When the phrase "to be justified by faith" is used, Paul uses it twenty-five times, it does not tell us whether the person over whom the sentence is pronounced is really righteous or not. When a man is justified he is "accounted righteous" or regarded as righteous.

The teaching of the Article is clear and distinct. The meritorious cause of our justification is the atoning work of Christ. "We are accounted righteous before God only for the merits of our Lord and Saviour Jesus Christ...not for our works or deserving."

This is important because the emphasis must be between the merit of the work of God and the works of man the believer receiving salvation as Gods free gift and earning it by our own efforts. This meritorious cause of our justification by the merit and atoning work of our Saviour is, also, recognized full and frankly even by the Church of Rome.

The Article asserts, "We are accounted faith...We are justified by faith only."

What is the meaning of the word "faith." There is no Hebrew word exactly answering to our term "faith." It means trustfulness or frame of mind which relies upon another. Dr. J. Alien Fleece, president of Columbia Bible College, Columbia, South Carolina, gives this definition:

"Faith is believing what God said simply because God said it." Someone else has used the letters in the word for a definition: "Forsaking all, I take Him."

Faith is a principle of trust and reliance upon God and His promises, which leads to practical action and issues in good works. It is not a passive but an active thing.

The article states, "We are justified by faith only." The best scripture that substantiates this truth is Ephesians 2:8-10. The Epistle of James is the best exposition of Ephesians 2:10, especially James 2:14-26. Mere belief is not enough. Even "devils believe and tremble." Faith proves itself in a belief that works, producing the fruit of the Spirit which is "love" (Galatians 5:6).

In conclusion we must consider what is included in Justification by Faith. Pardon from sin and a right and title to eternal life are grounded on this promise. Repentance and obedience arc the necessary conditions or qualifications, but they are not the instruments for obtaining justification. That is through faith in Christ alone.
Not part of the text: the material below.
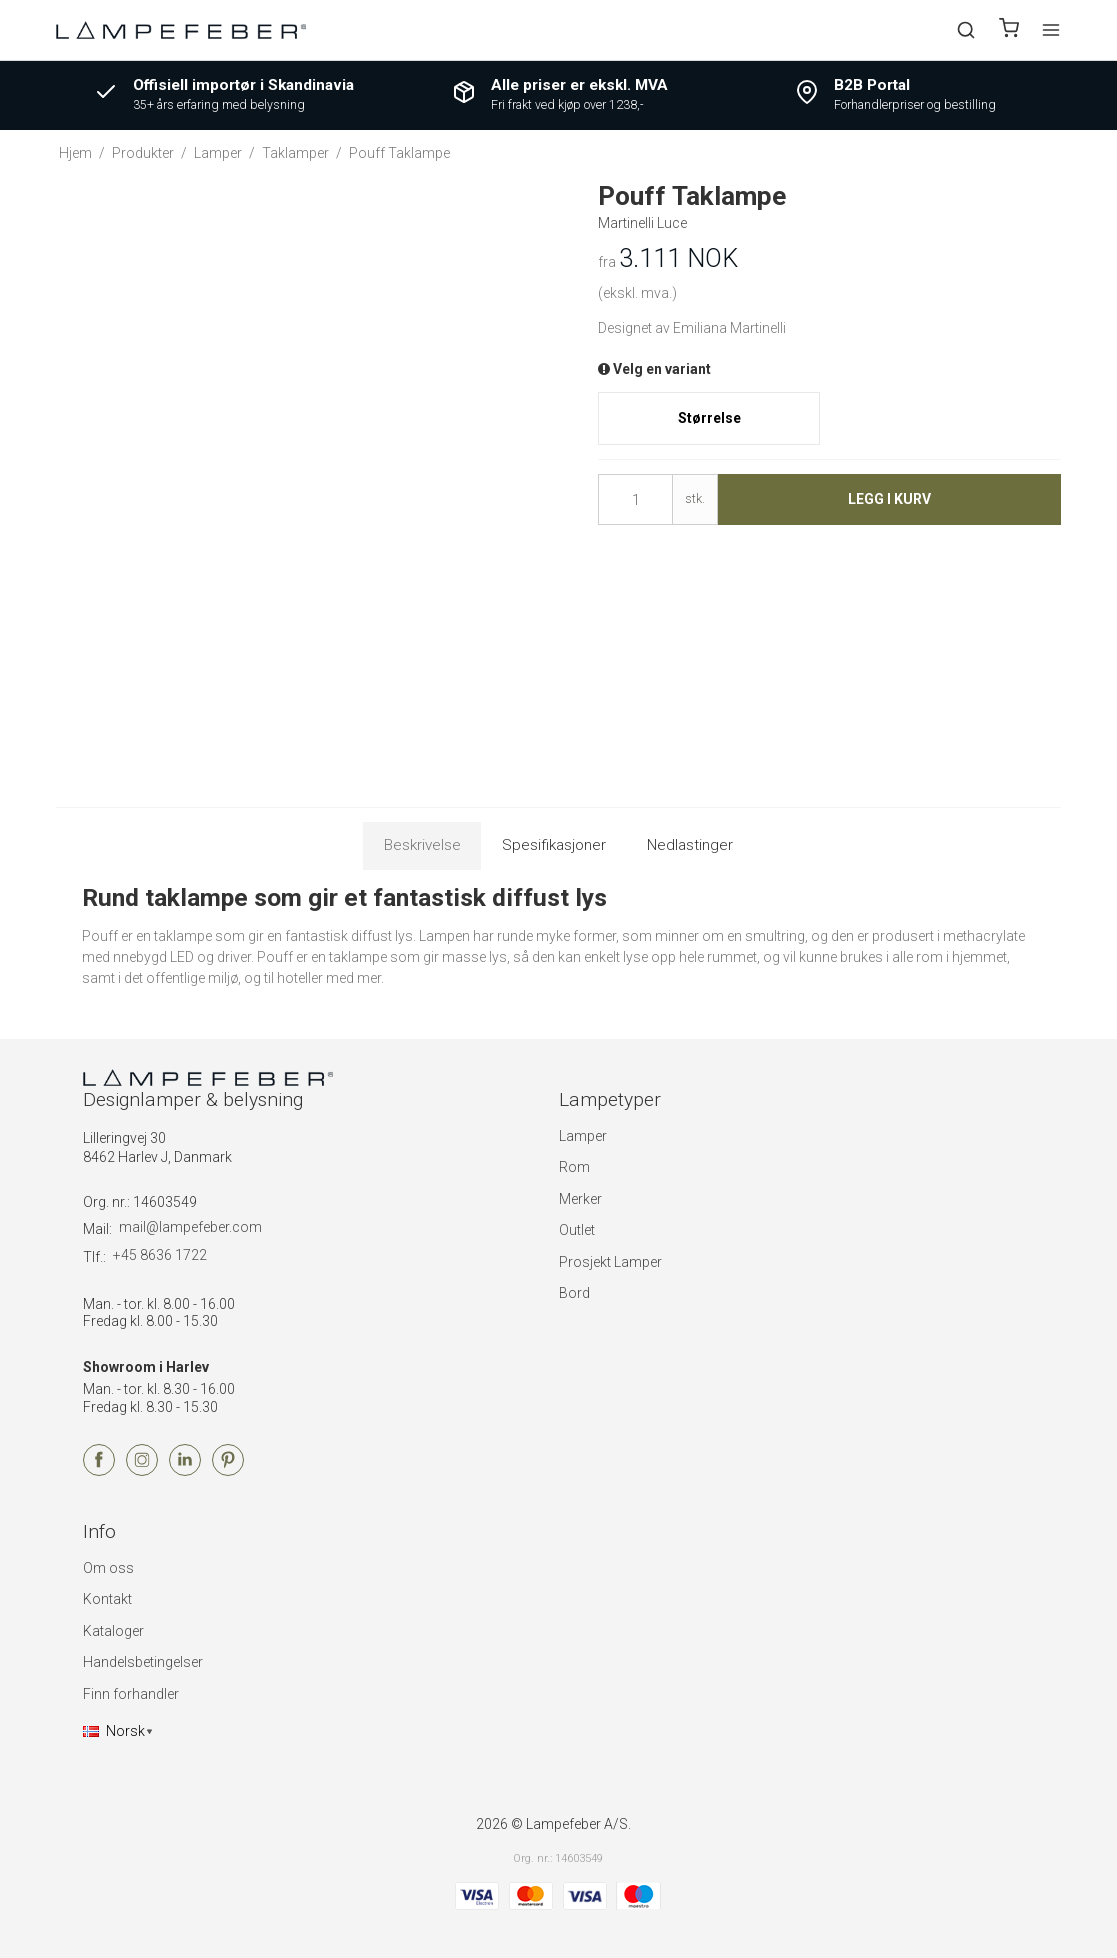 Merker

One may ask, "why did God use faith as the instrument of justification?" and without irreverence, we may say that God selected "faith" as the instrument, not because there is any special virtue in it, or because it is the greatest of all Christian graces, for love is greater (I Corinthians 13:2-3), but because "faith is peculiarly fit for this particular office, since there is in it the element of self-surrender, of trust, confidence, and reliance on self and our own merits. Had we been justified by something else, as love, there would have been the possibility of reliance on

self, and the notion of earning salvation would not have been in the same way, shut out. Further, it is faith which enables us to realize the unseen. It is "the assurance of things hoped for, the proving of things not seen" (Hebrews 11).

So, we are accounted righteous by God, not by our own works, but by the merit of our Lord and Saviour Jesus Christ. We are justified, alone, by what He did, when we, by faith, accept the finished work accomplished by Him on Calvary and through His resurrection from the dead.